Dalam keterangannya yang dikutip pada Sabtu (29/1/2022), Leonard Eben Ezer Simanjuntak mengatakan pernyataan Jaksa Agung itu merespons aspirasi yang disampaikan anggota Komisi III DPR agar hukum di Indonesia tidak tumpul ke atas dan tajam ke bawah. Usulan itu disampaikan dalam Rapat Dengar Pendapat (RDP) pada Kamis (27/1/2022).


Menurut Leonard  Eben Ezer Simanjuntak, Jaksa Agung meminta agar perkara seperti dana desa yang kerugiannya tidak besar untuk diselesaikan secara administratif. Caranya, urai jubir Kejagung itu, mengembalikan kerugian tersebut dan terhadap pelaku dilakukan pembinaan melalui inspektorat untuk tidak mengulangi perbuatannya.

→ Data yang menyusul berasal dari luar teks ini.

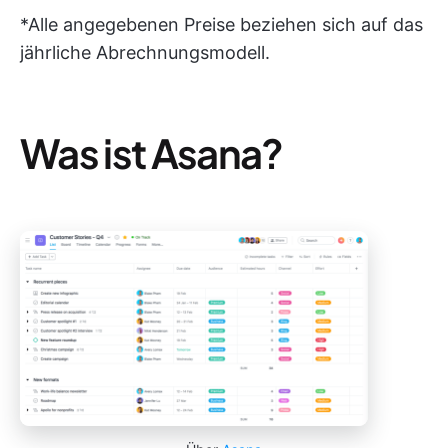
*Alle angegebenen Preise beziehen sich auf das
jährliche Abrechnungsmodell.
Was ist Asana?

Perkara korupsi dengan nilai kerugian keuangan negara Rp1 juta saat ini sedang dalam penyidikan oleh Polresta Pontianak. Kasus itu terkait dengan pungutan liar (Pungli) yang melibatkan seorang wasit dengan nilai Rp2,2 juta. Saat ini perkara tersebut masih dalam tahap pra-penuntutan di Kejaksaan Negeri Pontianak.


Sedangkan untuk perkara Tipikor dengan kerugian keuangan negara, Kejaksaan Agung telah memberikan imbauan kepada jajarannya untuk nilai kerugian di bawah Rp50 juta diselesaikan dengan cara pengembalian. Ini bagian dari upaya pelaksanaan proses hukum secara cepat, sederhana dan biaya ringan. Di sisi lain, kata Leonard, nilai kerugiannya relatif kecil.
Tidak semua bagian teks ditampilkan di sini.